DKIM authentication error
DKIM is not authenticating email.
DKIM fails when the receiving server cannot find or validate the sender's public key selector for the domain that signed the message.
Failure stage
Message sent: the provider attempted to sign or authenticate mail.
Failed first: DKIM selector, public key, or provider-domain alignment does not validate.

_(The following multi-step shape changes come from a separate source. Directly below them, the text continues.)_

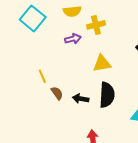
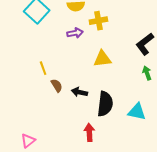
black semicircle: (107, 95) -> (105, 104), moved

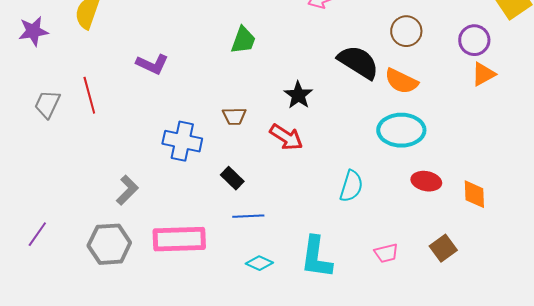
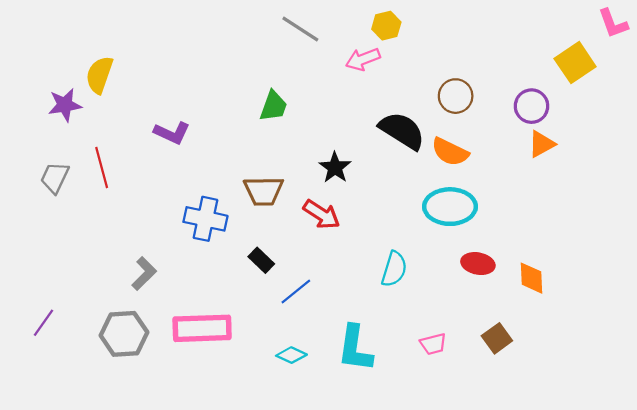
purple star: (33, 31) -> (65, 105), moved
brown trapezoid: (234, 116) -> (264, 191), size x1.5
blue line: (248, 216) -> (296, 291), moved, turned -36

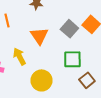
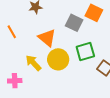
yellow circle: (42, 80) -> (58, 59), moved

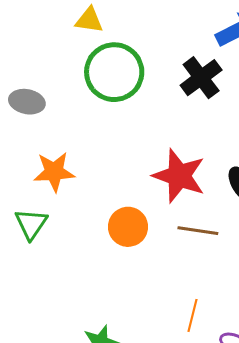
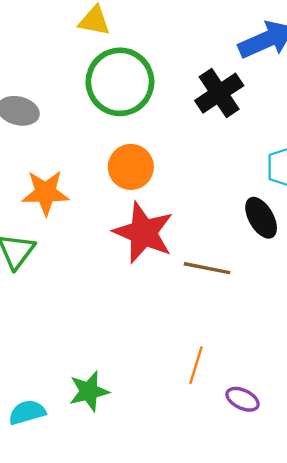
red star: (179, 176) -> (143, 233), moved
orange circle: (128, 227) -> (131, 167), moved

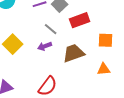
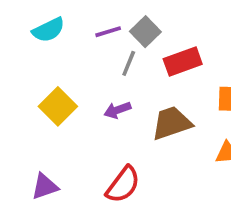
gray line: (51, 29) -> (129, 63), moved, turned 72

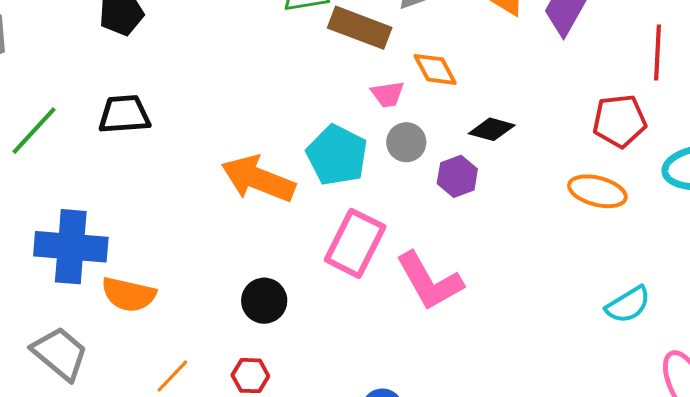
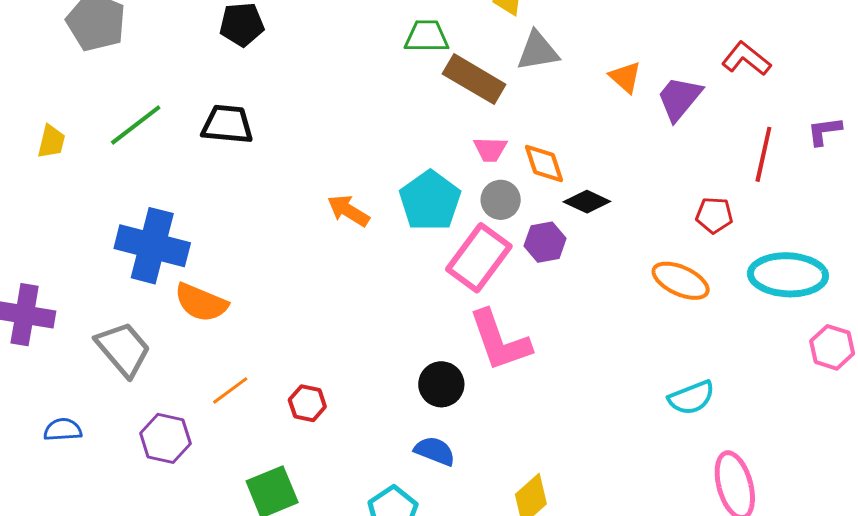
orange diamond: (435, 69) -> (544, 163), moved
red pentagon: (619, 121) -> (714, 215), size x0.7
orange arrow: (258, 179) -> (348, 211), size x0.6
pink rectangle: (355, 243) -> (479, 258), moved
black circle: (264, 301) -> (441, 384), moved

DMARC effect: strict DMARC can reject messages when DKIM and SPF alignment are not ready.
DKIM evidence matrix
| Evidence | Likely cause | First check |
|---|---|---|
| No DKIM TXT/CNAME selector supplied | DKIM was never enabled for the provider | Generate DKIM in the active mail provider dashboard. |
| Selector belongs to old provider | Domain moved providers but DNS still has old DKIM | Replace selector records with the current provider's values. |
DKIM record pasted at root @ | Wrong DNS name | Publish at provider selector, such as selector._domainkey. |
| DKIM passes for provider mail but not WordPress SMTP | WordPress sends through a different provider | Check the SMTP plugin provider and From domain. |
| DMARC rejects with DKIM fail | Authentication not ready for strict policy | Use DMARC monitoring while fixing SPF/DKIM. |
Selector and signing examples
| Evidence | What it means | Correction pattern |
|---|---|---|
Provider says selector is google, DNS has selector1 | Wrong provider selector is published | Publish the selector issued by the active sender. |
Record exists at @ | Key is at the wrong DNS name | Move it to selector._domainkey. |
| DKIM passes for Google but fails for WordPress SMTP | WordPress sends through another provider | Enable DKIM for the SMTP provider or change sender path. |
| DNS just changed | Propagation may hide the new key from receivers | Wait for DNS TTL, then retest with the same sender. |
| DMARC rejects only third-party mail | Third-party DKIM/SPF not aligned | Add that provider's DKIM and SPF before strict DMARC. |
Bad DKIM pattern
Provider: Microsoft 365
DNS still contains:
google._domainkey.example.com TXT "v=DKIM1; k=rsa; p=..."The old selector does not authenticate mail sent by the new provider.
Corrected DKIM pattern
Provider: Microsoft 365
DNS:
selector1._domainkey.example.com CNAME provider-generated-target
selector2._domainkey.example.com CNAME provider-generated-targetPattern to verify. The exact selector and target must come from the active sender.
What not to change yet
- Do not tighten DMARC to reject before DKIM is passing.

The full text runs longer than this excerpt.